Alexandre Ogusuku, Presidente da Subseção de Sorocaba e da Comissão de Assistência Judiciária da OAB SP, destacou a necessidade de adequação legislativa do conceito de carente e, bem assim, de atenção da Defensoria Pública na função primordial do referido órgão em todo o mundo, qual seja, a de promover a defesa do carente e dos que não queiram se defender, exclusivamente no âmbito penal (ações e execuções).

Para ele é preciso limitar a assistência judiciária gratuita à população efetivamente carente, sob pena de além promover-se a estatização da Advocacia - o que é de todo impróprio e ruim para o próprio Estado e para os cidadãos -, permitir-se que aqueles que têm condições de contratar Advogados tomem o lugar e o espaço daqueles que assim não podem fazê-lo.

 Segundo Alexandre se mais da metade da população encontra-se na faixa de 1 salário mínimo como renda mensal, é justamente esse o limite econômico mais adequado a ser seguido para o atendimento da Defensoria Pública.O Advogado fez a declaração durante palestra no 5º Painel do XXXVI Colégio de Presidentes de Subseções da OAB SP, que teve como tema “Cidadania, acesso à Justiça e duração razoável do processo: assistência judiciária e OAB Concilia”, e foi realizado no sábado (8/11).

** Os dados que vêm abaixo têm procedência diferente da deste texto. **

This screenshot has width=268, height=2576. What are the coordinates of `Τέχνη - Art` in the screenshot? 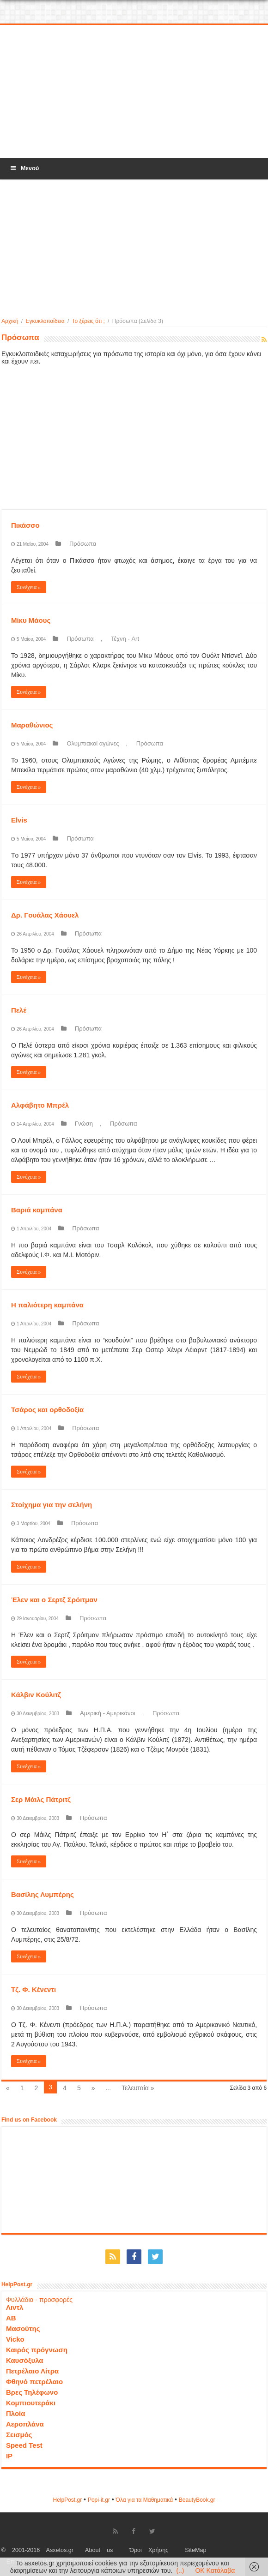 It's located at (125, 638).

 Ogusuku traçou um panorama sobre a Assistência Judiciária e destacou que os problemas enfrentados pelos cidadãos e pelo Estado: “demandam a presença efetiva do Conselho Federal da OAB no Congresso Nacional para discutir os temas adstritos ao conceito de carente e aos limites de atuação da Defensoria Pública".

 Sobre o convênio de assistência judiciária com a Defensoria, Ogusuku informou que haverá reajuste na tabela de honorários pelos índices acumulados da inflação, “mas haverá, principalmente, um realinhamento da tabela. Apresentamos propostas para a Defensoria aumentar a tabela de honorários da assistência e também para realinhá-la.”

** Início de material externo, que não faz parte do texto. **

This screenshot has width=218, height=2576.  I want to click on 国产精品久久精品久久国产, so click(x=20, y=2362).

 O Presidente da Subseção de Jales, Aislan de Queiroga Trigo, foi o segundo palestrante e também falou sobre o tema da Assistência Judiciária: “Muitos Presidentes de Subseções se queixam que a comunicação com a Defensoria Pública não é boa, pois eles não conseguem respostas. Nós temos uma Comissão de Assistência Judiciária que funciona, razão pela qual é por meio dela que o diálogo deve ser realizado".

 O Presidente da Comissão OAB Concilia e da Subseção de Jaú, Julio Cesar Fiorilo Vicente, explicou sobre o projeto, uma modalidade que une Advocacia, Judiciário e Ministério Público para oferecer um acordo negociado e homologado pela Justiça em 48 horas, com média de 80% de sucesso.

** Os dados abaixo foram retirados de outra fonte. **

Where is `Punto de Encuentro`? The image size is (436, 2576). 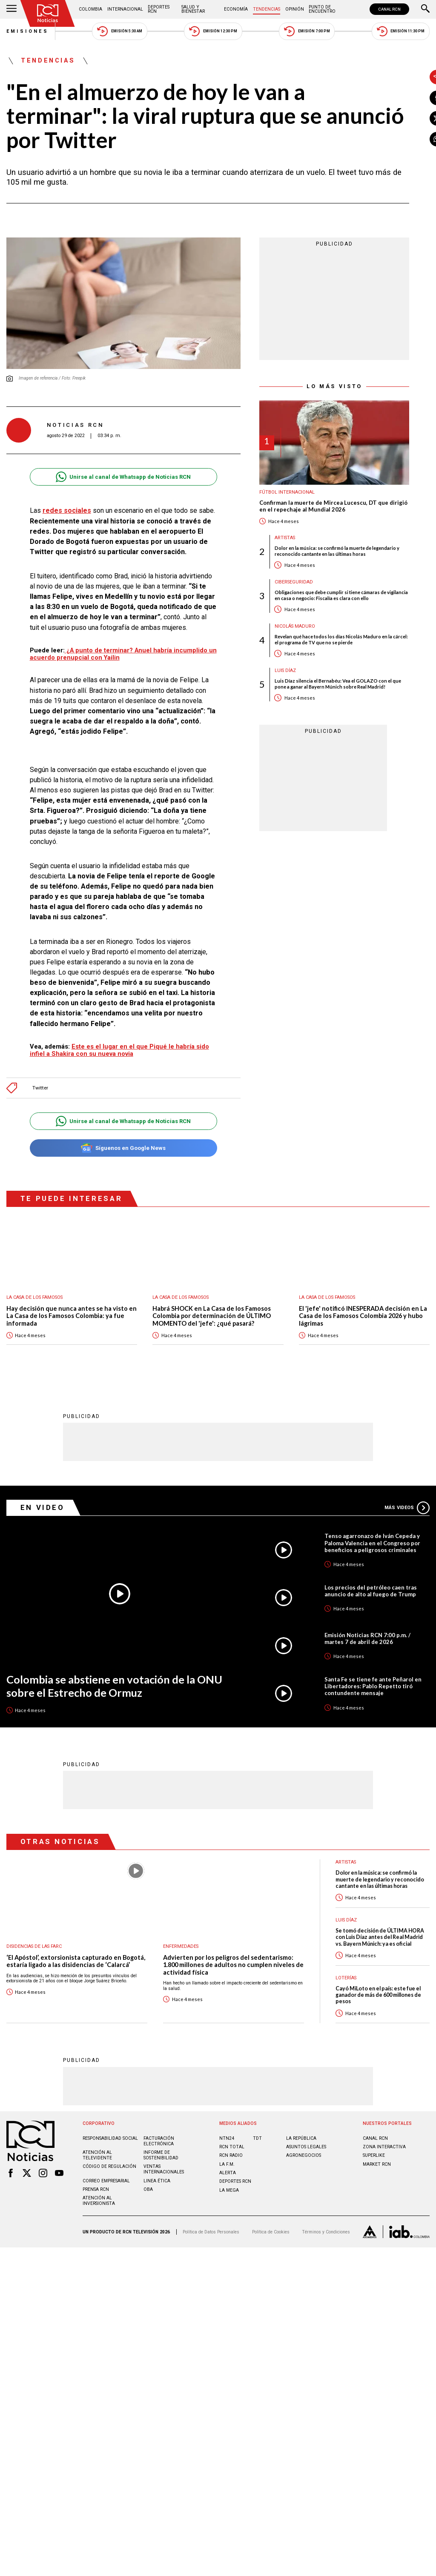 Punto de Encuentro is located at coordinates (322, 9).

 “OAB Concilia é um projeto que mostra uma nova postura em relação ao sistema judicial que temos. O projeto permite ao Advogado sair da condição de coadjuvante para a situação de ator principal do processo. O projeto OAB Concilia é uma ferramenta que o Advogado pode utilizar para uma rápida solução do problema. Essa é uma nova sistemática que o Advogado tem de enfrentar porque é necessário e será imposição com o novo Código de Processo Civil, onde estão instituídas as formas alternativas de solução de conflitos, como a mediação e a conciliação”.

 Aline Silva Fávero, Presidente da Subseção de Bariri, deu seu depoimento sobre o projeto OAB Concilia em sua cidade.“Depois de 15 dias de início do processo, fazemos a primeira reunião de conciliação e em 30 dias temos um acordo homologado. No sistema comum, seriam 90 dias para o primeiro contato com o Advogado. Em Bariri, 20% dos convidados para fazer a conciliação não aceitam e dos 80% de audiências de conciliação, temos um resultado positivo em 77% delas”, ressaltou.